Горячность — она всегда вредит. Но у кого-то с молодостью она проходит, а у кого — сидит в крови, как у нас, поляков. Вот и друг драгоценнейший — Грибоедов — на Кавказ, а затем в Персию не по своей воле попал, а по горячности. Принял участие в дуэли — секундантом, правда, ну да добром дело все равно не кончилось. На Кавказе, куда пришлось уехать — почти в ссылку, он встретился со вторым секундантом, Якубовичем. Они дрались, и Якубович искалечил Александру Сергеевичу руку. Но Грибоедов, благородная душа, его простил.
А ведь был случай, когда и мы с другом-Рылеевым к барьеру встали. Вот что горячность-то делает! Кондратий Федорович очень молодцеват был, никому усмешки не спускал, а я по несдержанности глупой эпиграмму на его стихи сочинил, да еще напечатать обещал. Вот и дошло дело до пистолетов, да на шести шагах. В последний момент я сказать успел: «Кондратий! На войне мы себя испытали — нечего тут ребячиться. Представь: пройдет пять, десять лет. Эпиграмму эту ты забудешь, а то, что друга своего убил — не забудешь никогда. Я в тебя стрелять не стану так и знай», — и выстрелил вверх. Рылеев дернулся, словно кто его кнутом огрел, вскинул руку с пистолью, потом бросил и обнял меня. Но даже после этой истории Кондратий как-то в запале обещал мне на подшивке «Северной Пчелы» голову отрубить. Странно — про дуэль я почти забыл, а эту фразу с «Пчелой» часто припоминаю. Кто знает, что было, коли мятеж бы удался! Ну, да об этом думано-передумано… А через пять лет после дуэли несостоявшейся, в роковом 1825-ом, я Кондратию Федоровичу пригодился — последнюю службу сослужить взялся. С тех пор и несу потаенно.

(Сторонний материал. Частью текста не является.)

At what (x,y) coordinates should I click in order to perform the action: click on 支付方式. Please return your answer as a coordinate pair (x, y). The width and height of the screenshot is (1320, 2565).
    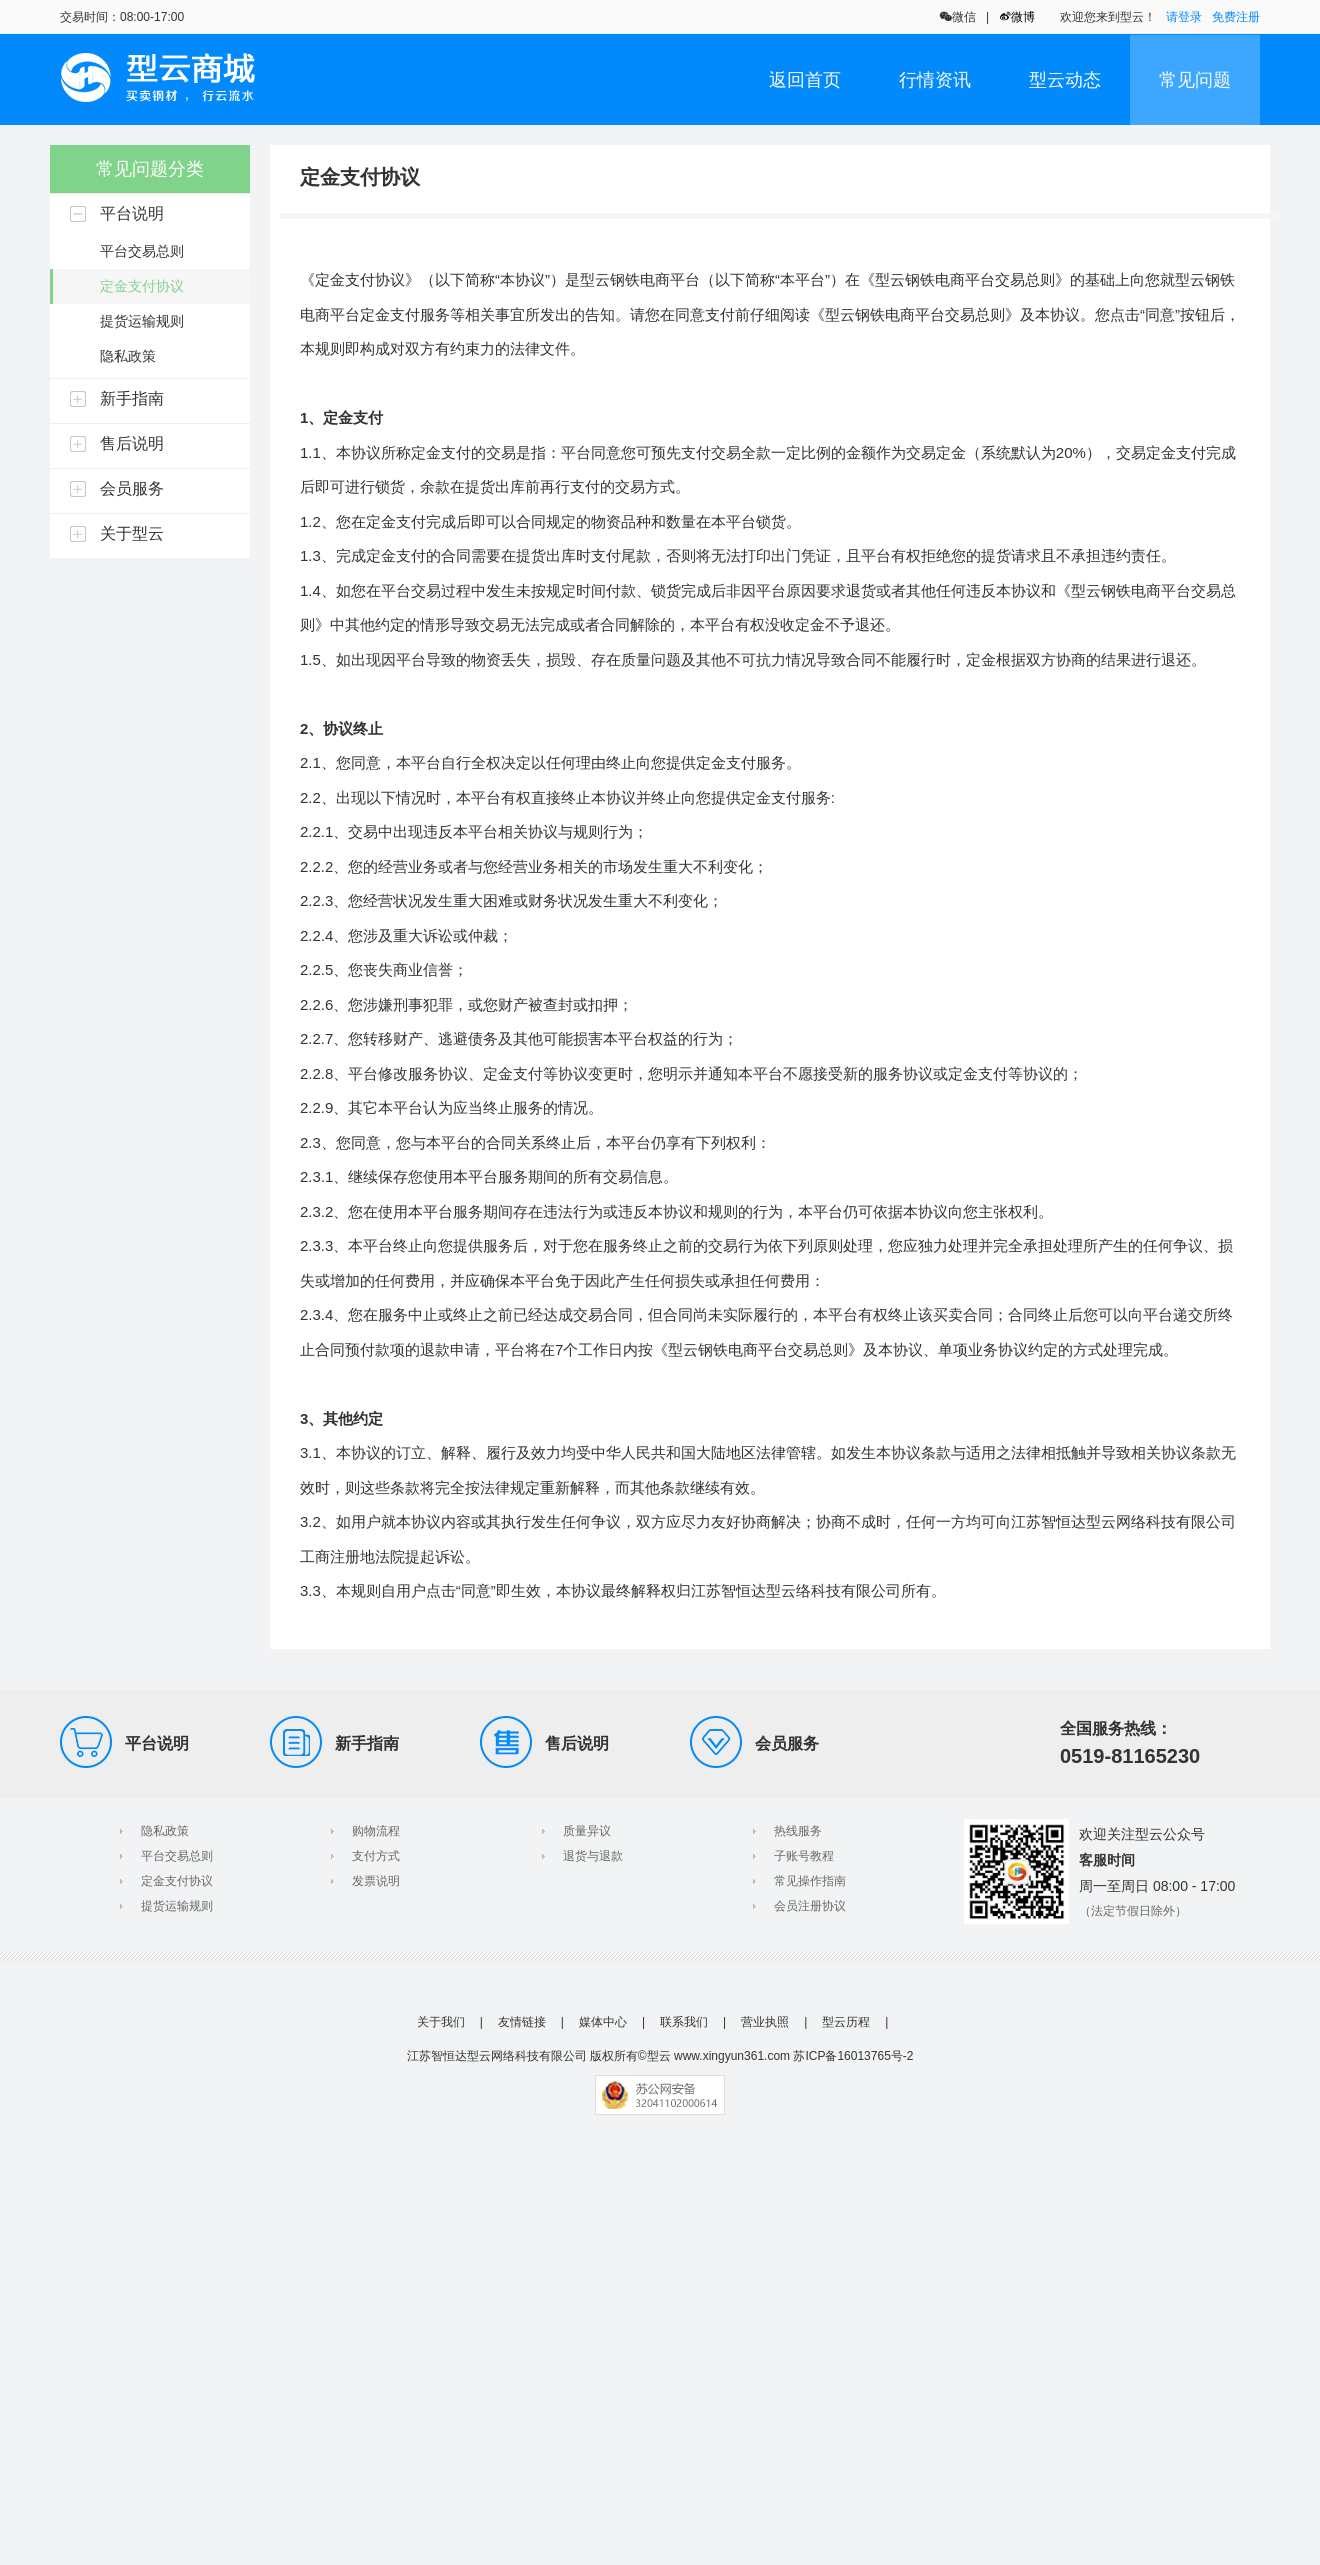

Это потрудней будет, чем лоб под пулю подставлять. Даже отчаянный трус три минуты под дулом выстоит, а вот попробуй, как я — годами стоять. Такую закалку только на войне, в походах получить можно, когда бесконечные маневры и переходы изматывают до последней степени, когда на бивуаке, в поле, вместо подушки кладешь голову на тело поверженного врага! Вот от этого и научаешься терпеть, не обращать внимания на житейские неудобства и даже тиранство. А воевать мне пришлось с 17 лет.
Из памяти вдруг всплыло почти забытое, зря я вспомнил про «подушку»…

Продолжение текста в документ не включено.